There’s that tired and insensitive autism analogy again.
In other words, Go represents a kind of Machiavellian power play, orchestrated by slow-and-careful programmers who are tired of suffering for the sins of fast-and-loose programmers. The Go documentation refers quite often to intolerable 45-minute build times suffered by the original designers, and I can’t help but imagine them sitting around and seething about all those unused imports from those “other” programmers, that is, the “bad” programmers. Their solution was not to engage and educate those programmers to change their habits, but rather design a new language that the bad programmers would be compelled to use — and tie down the language sufficiently so that “bad” practices, such as a program containing unused variables, were impossible.
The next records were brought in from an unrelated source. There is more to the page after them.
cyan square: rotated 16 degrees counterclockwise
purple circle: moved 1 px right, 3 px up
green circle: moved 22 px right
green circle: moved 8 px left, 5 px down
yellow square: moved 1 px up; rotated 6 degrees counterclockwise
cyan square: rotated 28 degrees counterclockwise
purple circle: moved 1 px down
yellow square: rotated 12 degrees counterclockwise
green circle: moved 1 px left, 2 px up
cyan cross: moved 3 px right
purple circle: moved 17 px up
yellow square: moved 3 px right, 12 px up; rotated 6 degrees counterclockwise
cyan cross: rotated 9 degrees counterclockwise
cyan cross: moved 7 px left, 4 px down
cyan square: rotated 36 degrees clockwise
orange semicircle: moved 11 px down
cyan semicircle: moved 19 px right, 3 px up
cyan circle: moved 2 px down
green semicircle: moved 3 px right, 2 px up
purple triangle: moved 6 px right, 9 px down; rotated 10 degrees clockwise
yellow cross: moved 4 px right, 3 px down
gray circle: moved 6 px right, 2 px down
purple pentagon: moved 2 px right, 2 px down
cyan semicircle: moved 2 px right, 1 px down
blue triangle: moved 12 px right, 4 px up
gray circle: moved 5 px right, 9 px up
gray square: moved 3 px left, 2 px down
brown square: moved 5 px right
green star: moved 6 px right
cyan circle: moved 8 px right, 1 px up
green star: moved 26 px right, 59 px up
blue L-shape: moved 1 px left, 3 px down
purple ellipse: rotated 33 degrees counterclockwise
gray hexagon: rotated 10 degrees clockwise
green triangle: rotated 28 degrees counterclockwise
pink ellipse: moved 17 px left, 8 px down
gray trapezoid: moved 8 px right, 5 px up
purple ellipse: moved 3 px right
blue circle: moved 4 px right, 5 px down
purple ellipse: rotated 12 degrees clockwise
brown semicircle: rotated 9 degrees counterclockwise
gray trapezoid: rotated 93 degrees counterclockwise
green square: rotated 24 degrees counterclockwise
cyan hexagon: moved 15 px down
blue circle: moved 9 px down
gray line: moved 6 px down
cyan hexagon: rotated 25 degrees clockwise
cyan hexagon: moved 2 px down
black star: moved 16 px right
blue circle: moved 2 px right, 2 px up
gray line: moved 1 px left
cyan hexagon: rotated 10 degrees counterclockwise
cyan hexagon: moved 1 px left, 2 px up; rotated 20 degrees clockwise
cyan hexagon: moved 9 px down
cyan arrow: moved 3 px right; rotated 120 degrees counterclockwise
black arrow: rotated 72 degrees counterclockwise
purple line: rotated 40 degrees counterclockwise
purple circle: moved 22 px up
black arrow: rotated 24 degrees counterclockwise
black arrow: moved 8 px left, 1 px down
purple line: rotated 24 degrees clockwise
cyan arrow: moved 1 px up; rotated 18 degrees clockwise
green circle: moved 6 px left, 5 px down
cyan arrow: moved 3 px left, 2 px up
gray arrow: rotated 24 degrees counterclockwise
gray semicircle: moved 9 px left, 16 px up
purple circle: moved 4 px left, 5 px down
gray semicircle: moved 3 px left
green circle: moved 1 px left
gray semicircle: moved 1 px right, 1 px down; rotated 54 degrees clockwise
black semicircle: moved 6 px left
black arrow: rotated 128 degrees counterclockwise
I don’t think there’s anything Machiavellian about designing your tools to fit your notions about correctness. It happens that Go has a lot of traction because it’s from Google, but it wears the history and prejudices of its creators happily on its sleeve. It happens that I think Pike et al are wrong about a lot of things, but it’s an honest wrongness.
Fortunately you don’t have to agree on everything while still being able to use a language someone built.
Just agree to disagree, move along people, keep calm and build awesome stuff.
Well, sure. But technologies have their creators' ideas baked into them, and to use them to their fullest you can’t be fighting all the time. If your view of the world agrees with that of Pike or Odersky or Wall, then you are off to the races and good on you; but if you want something different, or disagree with the ideology of a tool, then it’s useless to fight; switch.